[Saved entries]

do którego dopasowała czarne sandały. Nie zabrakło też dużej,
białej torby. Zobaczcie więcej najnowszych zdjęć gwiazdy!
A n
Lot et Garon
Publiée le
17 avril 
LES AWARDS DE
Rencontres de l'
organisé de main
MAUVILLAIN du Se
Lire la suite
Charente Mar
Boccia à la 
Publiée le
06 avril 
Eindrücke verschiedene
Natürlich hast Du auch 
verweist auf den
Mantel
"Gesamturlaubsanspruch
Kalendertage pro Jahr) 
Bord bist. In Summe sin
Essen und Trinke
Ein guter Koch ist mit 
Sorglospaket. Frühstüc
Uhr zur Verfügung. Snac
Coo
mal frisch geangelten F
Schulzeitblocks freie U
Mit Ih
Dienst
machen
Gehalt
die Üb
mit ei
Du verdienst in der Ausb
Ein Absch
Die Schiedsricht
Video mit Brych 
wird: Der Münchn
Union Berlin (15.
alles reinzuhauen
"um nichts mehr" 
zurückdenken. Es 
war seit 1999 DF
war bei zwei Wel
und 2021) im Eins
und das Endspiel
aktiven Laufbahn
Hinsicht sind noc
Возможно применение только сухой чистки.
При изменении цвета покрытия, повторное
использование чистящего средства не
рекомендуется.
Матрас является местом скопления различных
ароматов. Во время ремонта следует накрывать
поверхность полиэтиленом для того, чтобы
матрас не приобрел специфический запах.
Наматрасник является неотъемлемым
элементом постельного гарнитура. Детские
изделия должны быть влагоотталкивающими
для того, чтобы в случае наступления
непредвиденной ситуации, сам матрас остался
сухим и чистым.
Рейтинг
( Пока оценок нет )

--

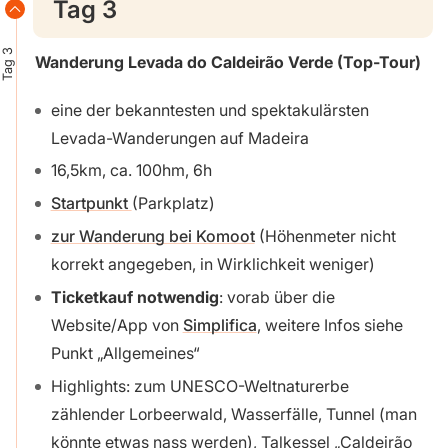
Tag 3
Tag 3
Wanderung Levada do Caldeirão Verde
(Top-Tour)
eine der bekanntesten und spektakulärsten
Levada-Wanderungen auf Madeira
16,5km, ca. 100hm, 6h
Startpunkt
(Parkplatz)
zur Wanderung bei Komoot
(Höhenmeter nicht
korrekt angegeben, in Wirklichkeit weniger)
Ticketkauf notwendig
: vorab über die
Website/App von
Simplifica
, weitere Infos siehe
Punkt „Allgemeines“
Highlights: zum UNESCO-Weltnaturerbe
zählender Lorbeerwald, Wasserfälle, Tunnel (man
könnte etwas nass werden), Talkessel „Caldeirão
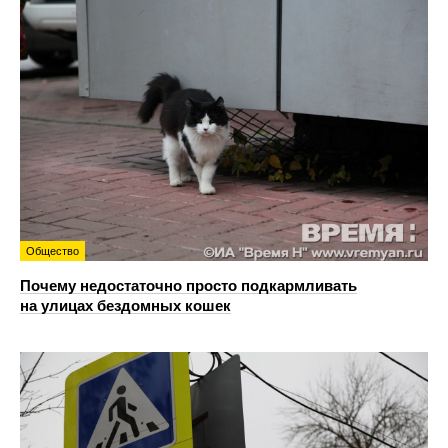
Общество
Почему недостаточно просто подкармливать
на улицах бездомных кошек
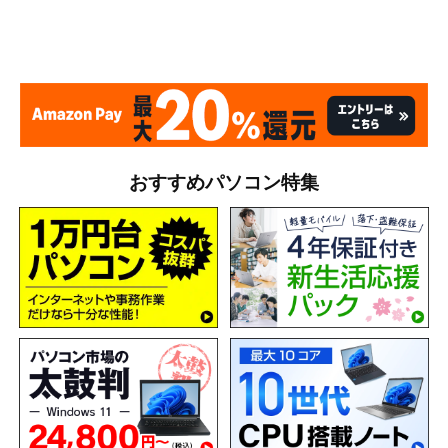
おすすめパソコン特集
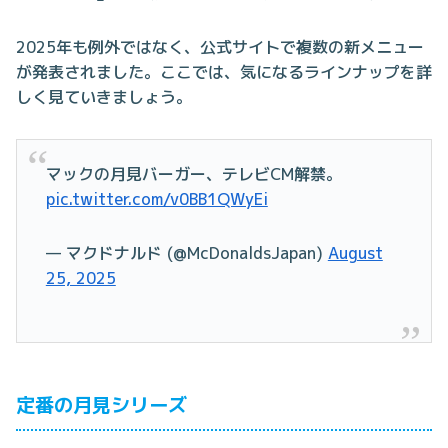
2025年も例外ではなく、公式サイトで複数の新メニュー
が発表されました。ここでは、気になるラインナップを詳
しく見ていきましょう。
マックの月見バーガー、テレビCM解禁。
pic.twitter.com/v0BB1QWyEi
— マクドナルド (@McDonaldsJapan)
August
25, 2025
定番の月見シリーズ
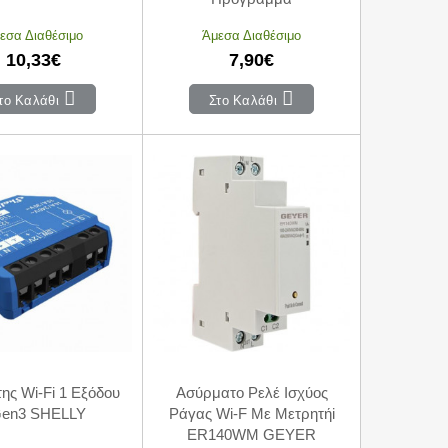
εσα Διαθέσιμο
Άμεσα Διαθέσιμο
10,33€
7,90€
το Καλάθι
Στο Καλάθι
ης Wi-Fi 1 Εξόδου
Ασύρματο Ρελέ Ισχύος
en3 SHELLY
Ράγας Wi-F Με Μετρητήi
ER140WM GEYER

* * *

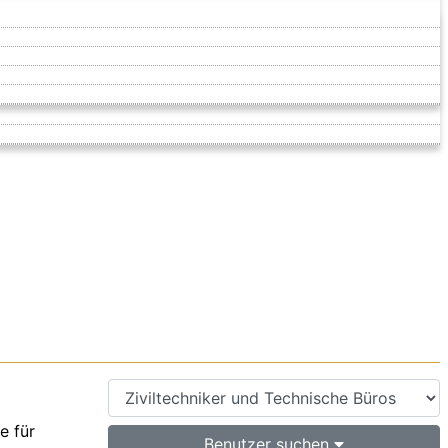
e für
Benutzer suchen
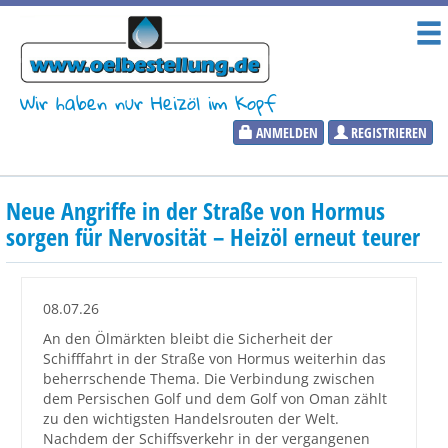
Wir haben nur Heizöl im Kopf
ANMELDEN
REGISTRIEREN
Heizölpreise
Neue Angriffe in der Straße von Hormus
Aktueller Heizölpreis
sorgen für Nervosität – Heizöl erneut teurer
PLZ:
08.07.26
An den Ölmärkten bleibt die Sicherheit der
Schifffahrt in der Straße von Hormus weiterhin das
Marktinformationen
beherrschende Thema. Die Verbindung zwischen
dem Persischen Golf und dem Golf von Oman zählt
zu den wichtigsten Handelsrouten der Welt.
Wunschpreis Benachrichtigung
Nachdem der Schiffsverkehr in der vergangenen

> [Task item]: Go back to the lines above and output, exactly as they stand, the ones from the line containing "weitere Infos siehe" to the line containing "ER140WM GEYER". Leave all pictures behind.

> [Written solution]:
, weitere Infos siehe
Punkt „Allgemeines“
Highlights: zum UNESCO-Weltnaturerbe
zählender Lorbeerwald, Wasserfälle, Tunnel (man
könnte etwas nass werden), Talkessel „Caldeirão
Общество
Почему недостаточно просто подкармливать
на улицах бездомных кошек
おすすめパソコン特集
2025年も例外ではなく、公式サイトで複数の新メニュー
が発表されました。ここでは、気になるラインナップを詳
しく見ていきましょう。
マックの月見バーガー、テレビCM解禁。
pic.twitter.com/v0BB1QWyEi
— マクドナルド (@McDonaldsJapan)
August
25, 2025
定番の月見シリーズ
εσα Διαθέσιμο
Άμεσα Διαθέσιμο
10,33€
7,90€
το Καλάθι
Στο Καλάθι
ης Wi-Fi 1 Εξόδου
Ασύρματο Ρελέ Ισχύος
en3 SHELLY
Ράγας Wi-F Με Μετρητήi
ER140WM GEYER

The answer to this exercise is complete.